Former BBC Political Editor Nick Robinson has issued a short statement to those who accuse the public broadcaster of bias in its news reporting. But the bizarre intervention from Robinson overlooked some key issues.
A message from Nick Robinson
Seemingly unprovoked, Robinson took to Twitter on the morning of 21 March with the following:
Do not adjust your set. Normal service from the BBC means you will hear people you disagree with say things you don't like. (That's our job) pic.twitter.com/UyOzeEp3eV
— Nick Robinson (@bbcnickrobinson) March 21, 2017
It is a strange reframing of the arguments of bias faced by the BBC.

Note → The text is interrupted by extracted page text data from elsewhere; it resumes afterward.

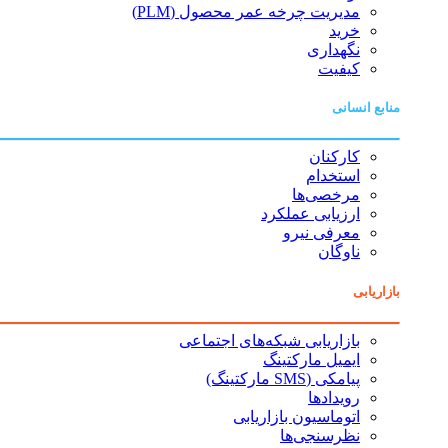
مدیریت چرخه عمر محصول (PLM)
خرید
نگهداری
کیفیت
منابع انسانی
کارکنان
استخدام
مرخصی‌ها
ارزیابی عملکرد
معرفی نیرو
ناوگان
بازاریابی
بازاریابی شبکه‌های اجتماعی
ایمیل مارکتینگ
پیامکی (SMS مارکتینگ)
رویدادها
اتوماسیون بازاریابی
نظرسنجی‌ها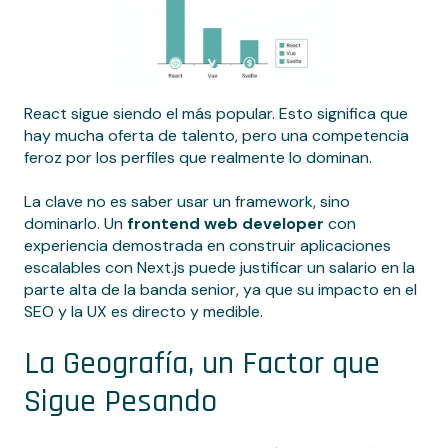
React sigue siendo el más popular. Esto significa que
hay mucha oferta de talento, pero una competencia
feroz por los perfiles que realmente lo dominan.
La clave no es saber usar un framework, sino
dominarlo. Un
frontend web developer
con
experiencia demostrada en construir aplicaciones
escalables con Next.js puede justificar un salario en la
parte alta de la banda senior, ya que su impacto en el
SEO y la UX es directo y medible.
La Geografía, un Factor que
Sigue Pesando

But it’s not the presence of commentators many people disagree with that is at issue. Rather, it is the absence of any opposing voice. In short, the BBC isn’t mistrusted because it shares too many opinions. It is mistrusted because the voices it platforms are too few and too similar. As social media users were quick to point out.
https://twitter.com/LeeJasper/status/844126376630345728
https://twitter.com/melindiscott/status/844116353292419073
Not just unbalanced, partial and biased, but now patronising as well. Used to really value BBC news, now I hope you lose licence fee.

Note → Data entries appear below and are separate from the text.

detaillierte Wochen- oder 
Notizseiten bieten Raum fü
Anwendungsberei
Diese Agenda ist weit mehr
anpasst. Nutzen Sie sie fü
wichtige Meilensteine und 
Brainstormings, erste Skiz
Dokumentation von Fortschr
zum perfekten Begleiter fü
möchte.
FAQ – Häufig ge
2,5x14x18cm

— Sun-Headed Deity of Tamgaly (@OscarNMFranklin) March 21, 2017
It is also notable because Robinson himself has accused the BBC of bias as recently as November 2015. This is from an interview with The Sunday Times:
Was Robinson as shocked as I was by the way the BBC (and other media) rubbished Jeremy Corbyn? They couldn’t seem to get over the fact that he didn’t always wear a suit.

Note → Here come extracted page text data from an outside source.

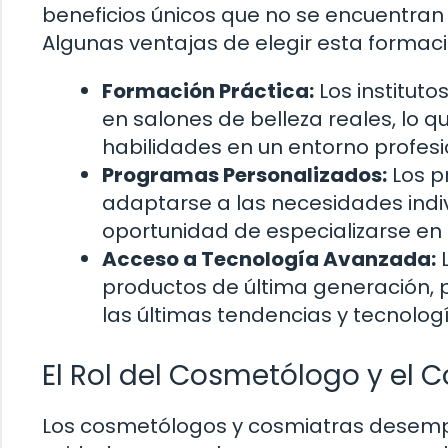
beneficios únicos que no se encuentran
Algunas ventajas de elegir esta formaci
Formación Práctica:
Los instituto
en salones de belleza reales, lo q
habilidades en un entorno profesi
Programas Personalizados:
Los p
adaptarse a las necesidades indi
oportunidad de especializarse en 
Acceso a Tecnología Avanzada:
L
productos de última generación, p
las últimas tendencias y tecnolog
El Rol del Cosmetólogo y el 
Los cosmetólogos y cosmiatras desempe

‘Yes.’ [Robinson replied] ‘Oddly, although I was off work, I did drop a note to a few people after his first weekend saying this is really interesting and we owe it to the audience to sound as if we’re interested.’
Thankfully, this question doesn’t have to be left to opinion. This is something we can measure, and researchers have already done that work.
The evidence of BBC bias
There were several high-profile studies last year, including one by the BBC Trust itself, which found BBC News biased. Repeated studies found the broadcaster biased in favour of business and conservative voices. And biased against Labour leader Jeremy Corbyn and working-class or non-business voices.
A major study by the Media Reform Coalition and Birkbeck, University of London last year analysed TV and online news over the “crucial 10 day period” that kicked off last summer’s Labour coup, and found:
clear and consistent bias in favour of critics of Jeremy Corbyn.
The London School of Economics and Cardiff University also found the BBC biased towards business and conservative ideas. For example, the chart below tracks the guests invited onto the BBC’s Today programme in the wake of the 2008 financial crisis. No surprise then that the crisis was reframed away from the financial services industry and politicians who created it.
Even the BBC Trust found its own Chief Political Editor Laura Kuenssberg guilty of misrepresentation in January. But the BBC took no sanctions against Kuenssberg as a result.
There is no shortage of well-researched, independent confirmation of BBC bias. The problem is that it comes from the leadership level.
Who runs the BBC?
The current abysmal state of BBC news and politics makes much more sense when you see who has been appointed to plot its editorial course.
The BBC Trust is responsible for granting licences to all BBC outlets and stations, managing value for money on licence fee payments and “the direction of BBC editorial and creative output“. The Trust consists of 12 trustees and is headed by Rona Fairhead – who also happens to have been a longtime board member of HSBC bank.
The Director of News and Current Affairs at the BBC, James Harding, is a former employee of the Murdoch press. He was editor of The Times newspaper when it exposed the identity of police blogger NightJack by hacking the blogger’s email accounts – which the legal team then covered up during a court case against the action. Harding has also gone on the record as ‘pro-Israel’.
Fairhead and Harding have shaped BBC News output in their own image.
The resulting bias toward pro-business, pro-conservative messaging is not a matter of opinion. It is a matter of fact.
The problem with identifying bias
BBC insiders struggle to see that bias because they share it. An exchange between BBC host Andrew Marr and Noam Chomsky some years ago shone a light on this issue. Chomsky was discussing the role of self-censorship by journalists, and Marr repudiated the claim, asking:
How can you know if I am self-censoring?
Marr argued he had never been censored or told what to think.
Chomsky responded calmly, as if explaining the non-existence of Santa Claus to a child:
I’m sure you believe everything you’re saying, but what I’m saying is that if you believed something different, you wouldn’t be sitting where you’re sitting.
No surprise then that Nick Robinson was a founder member of the Macclesfield Young Conservatives and president of the Oxford University Conservative Association in his youth.
The end game
And therein lies the rub. The role of the BBC and the wider mainstream media is to advance the causes of those who own and run them. There is a monopoly of wealth and power in our society which translates directly into a monopoly of the media. The result is a staggering lack of diversity – of voices and opinions – in the mainstream space. The media has become little more than a monotonous, relentless monologue – when as a country, and a world, we need to be having a conversation.